Nei giorni scorsi la piattaforma Zoom è stata presa ad esempio di questa dualità. Fin da prima dello scoppio della pandemia di COVID-19 la facilità di utilizzo dell’interfaccia della piattaforma aveva notevolmente contribuito al suo diffuso successo. Come molte altre start-up digitali, Zoom ha avuto il merito di mutuare la strategia commerciale introdotta agli inizi degli 2000 da Google: offrire un servizio straordinariamente semplice in grado di comprendere cosa voglia un utente e di fornirglielo immediatamente. Non stupisce quindi che nello scorso trimestre Zoom avesse già registrato una crescita dell’85% del suo fatturato annuo e un allargamento del 67% della sua base di utenti durante lo stesso trimestre[1].

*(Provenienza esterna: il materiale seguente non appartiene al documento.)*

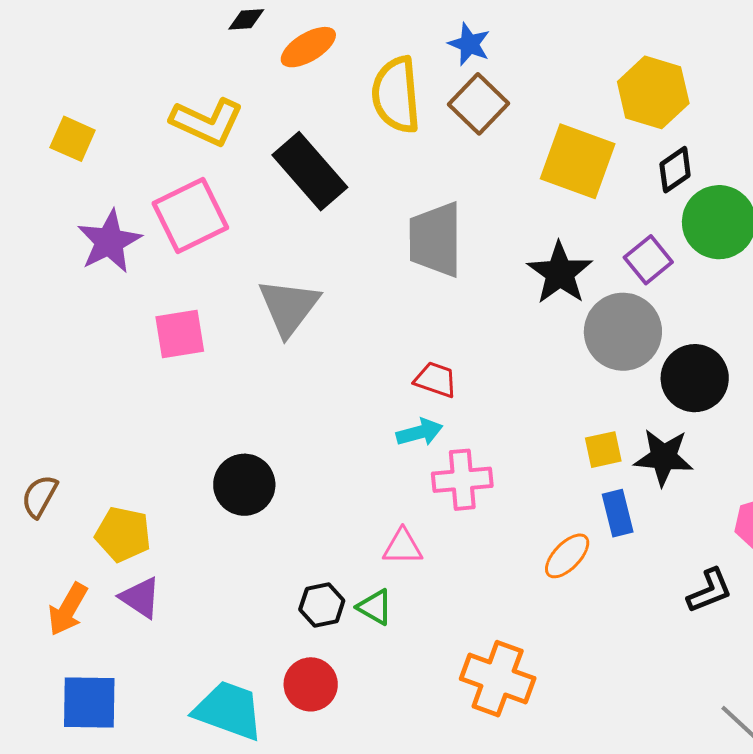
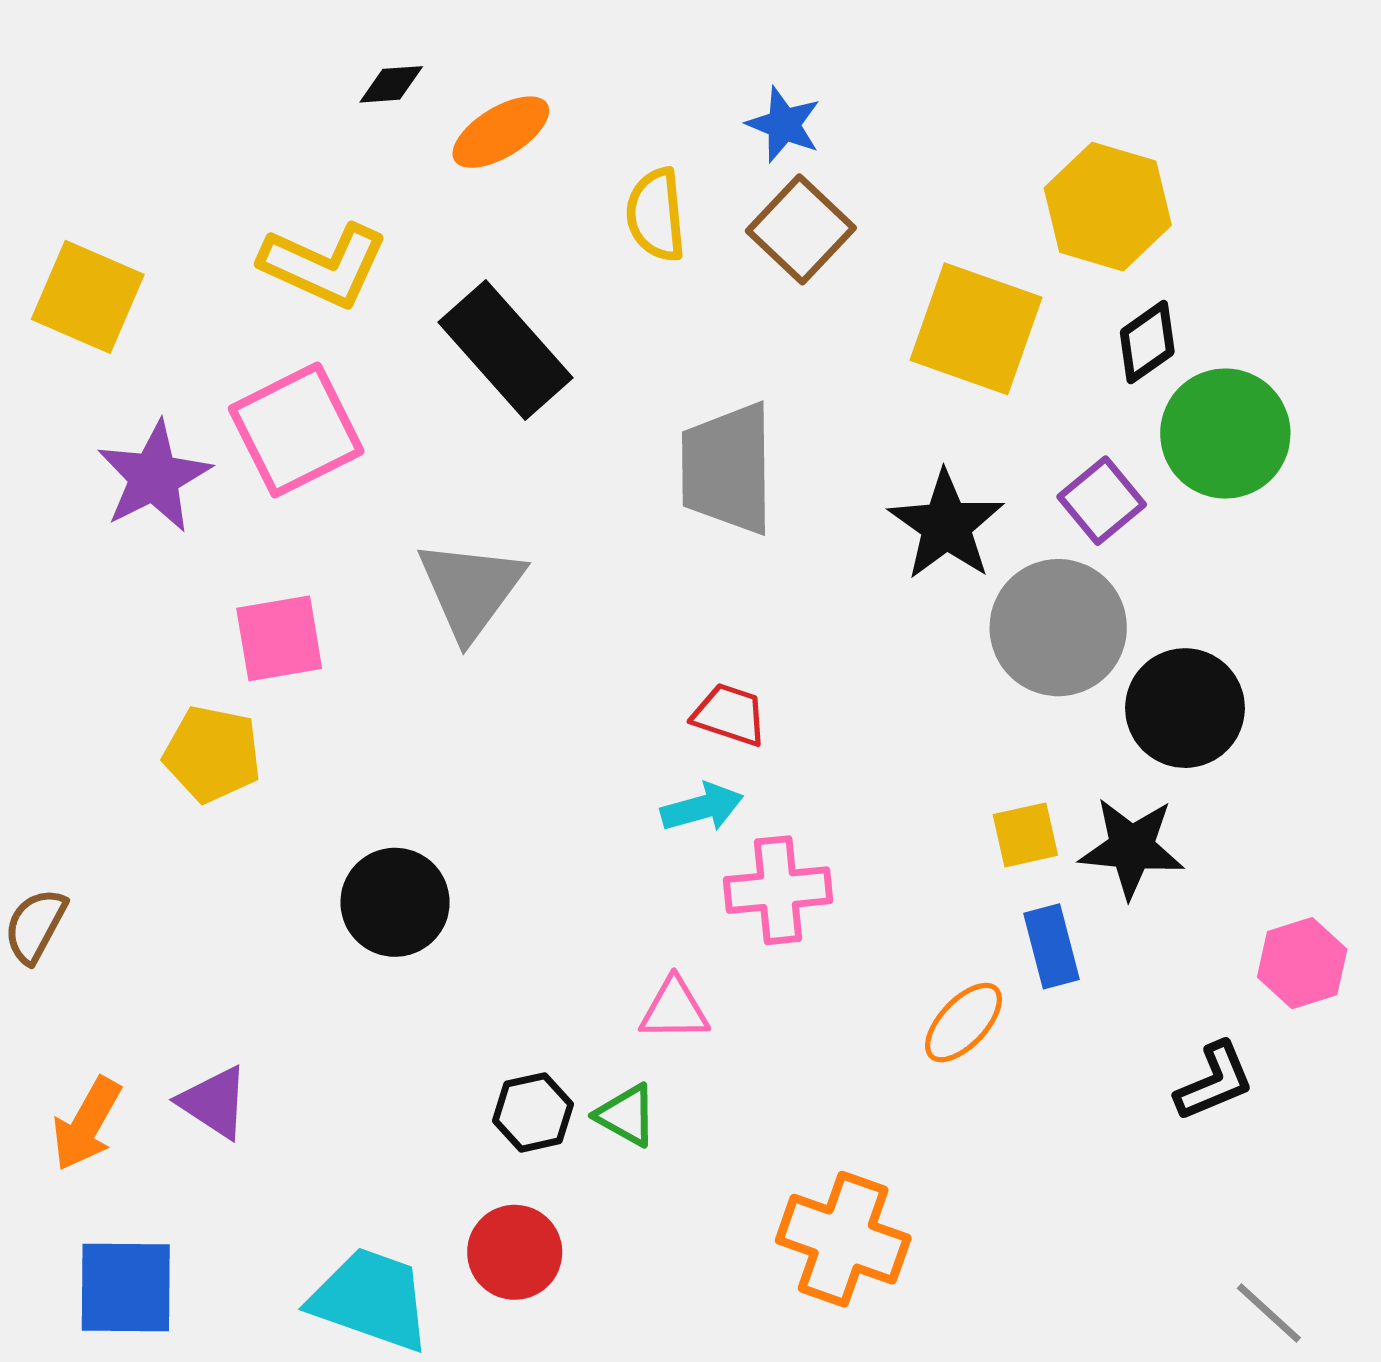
yellow semicircle: (396, 95) -> (656, 215), size x0.7
yellow square: (73, 139) -> (88, 297), size x1.4
yellow pentagon: (123, 534) -> (212, 754), moved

A seguito dell’avanzare della pandemia, la pagina preposta al download del sistema di videoconferenza ha poi visto, nel solo mese di marzo, un incremento del suo traffico giornaliero del 535%[2]. Il potenziale valore della compagnia ha inoltre attirato investimenti sempre crescenti. La notizia circolata a fine marzo circa la sospensione messa in atto dall’ente statunitense preposto alla vigilanza della borsa valori, la U.S. Security and Exchange Commission, del trading di azioni della Zoom Technologies Inc. (ticker: ZOOM) è misura della crescente attrazione di nuovi investimenti da parte della piattaforma. Le vendite azionarie dell’azienda avevano infatti subito un incremento inusuale a causa di un errore degli investitori, intenzionati ad acquistare in realtà le azioni della piattaforma di videoconferenza Zoom Video Communications Inc. (ticker: ZM)[3].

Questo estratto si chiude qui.